Return an array of length 2 containing the row number and column number of the upper-left corner of a submatrix of board which matches pattern. If there is more than one such submatrix, return the coordinates of the submatrix with the lowest row index, and in case there is still a tie, return the coordinates of the submatrix with the lowest column index.
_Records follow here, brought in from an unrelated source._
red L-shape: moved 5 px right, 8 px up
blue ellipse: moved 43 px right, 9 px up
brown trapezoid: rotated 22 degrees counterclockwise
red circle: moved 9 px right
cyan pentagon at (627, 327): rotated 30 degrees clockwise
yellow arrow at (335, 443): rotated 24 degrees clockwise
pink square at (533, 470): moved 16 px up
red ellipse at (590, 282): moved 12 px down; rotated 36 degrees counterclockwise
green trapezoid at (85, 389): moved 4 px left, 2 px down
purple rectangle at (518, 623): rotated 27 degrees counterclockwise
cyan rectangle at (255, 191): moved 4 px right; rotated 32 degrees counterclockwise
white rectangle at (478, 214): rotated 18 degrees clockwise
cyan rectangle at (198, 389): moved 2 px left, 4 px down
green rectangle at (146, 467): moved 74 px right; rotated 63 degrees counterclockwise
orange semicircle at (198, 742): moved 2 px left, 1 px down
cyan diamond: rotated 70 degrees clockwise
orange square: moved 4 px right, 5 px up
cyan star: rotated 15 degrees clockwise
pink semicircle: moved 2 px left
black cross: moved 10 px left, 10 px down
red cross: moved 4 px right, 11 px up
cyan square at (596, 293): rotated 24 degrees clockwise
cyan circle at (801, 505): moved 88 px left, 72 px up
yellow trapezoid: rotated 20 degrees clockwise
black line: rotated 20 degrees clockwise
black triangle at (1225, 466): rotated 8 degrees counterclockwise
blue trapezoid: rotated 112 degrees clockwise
If there are no suitable answers, return [-1, -1].

class Solution {
    bool match(vector<vector<int>>& A, vector<string>& P, int y, int x) {
        unordered_map<char, int> vis;
        unordered_map<int, char> rvis;
        for(int i = 0; i < P.size(); i++) {
            for(int j = 0; j < P[0].size(); j++) {
                if(isdigit(P[i][j])) {
                    if(A[i+y][j+x] != P[i][j] - '0') return false;
                } else {
                    char ch = P[i][j];
                    int val = A[i+y][j+x];
                    if(vis.count(ch) and rvis.count(val)) {
                        if(vis[ch] != val or rvis[val] != ch) return false;
                    } else if(vis.count(ch) or rvis.count(val)) return false;
                    else {
                        vis[ch] = val;
                        rvis[val] = ch;
                    }
                }
            }
        }
        return true;
    }
public:
    vector<int> findPattern(vector<vector<int>>& board, vector<string>& pattern) {
        for(int i = 0; i < board.size() - pattern.size() + 1; i++) for(int j = 0; j < board[0].size() - pattern[0].size() + 1; j++) {
            if(match(board, pattern, i, j)) return {i,j};
        }
        return {-1,-1};
    }
};